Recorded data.
*** Begin section ***

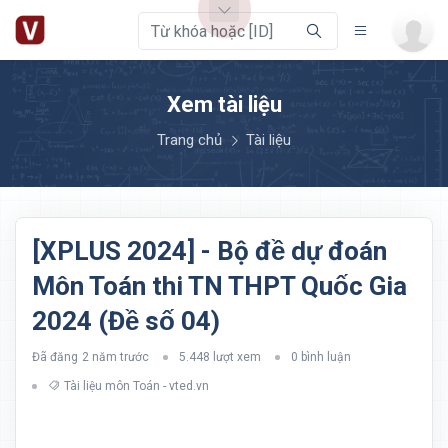
Xem tài liệu
Trang chủ
Tài liệu
[XPLUS 2024] - Bộ đề dự đoán
Môn Toán thi TN THPT Quốc Gia
2024 (Đề số 04)
Đã đăng
2 năm trước
5.448 lượt xem
0 bình luận
Tài liệu môn Toán - vted.vn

*** End section ***

What you will do. Set down all of the entries exactly as they appear, but keep the images out.

Answer to this exercise.
Xem tài liệu
Trang chủ
Tài liệu
[XPLUS 2024] - Bộ đề dự đoán
Môn Toán thi TN THPT Quốc Gia
2024 (Đề số 04)
Đã đăng
2 năm trước
5.448 lượt xem
0 bình luận
Tài liệu môn Toán - vted.vn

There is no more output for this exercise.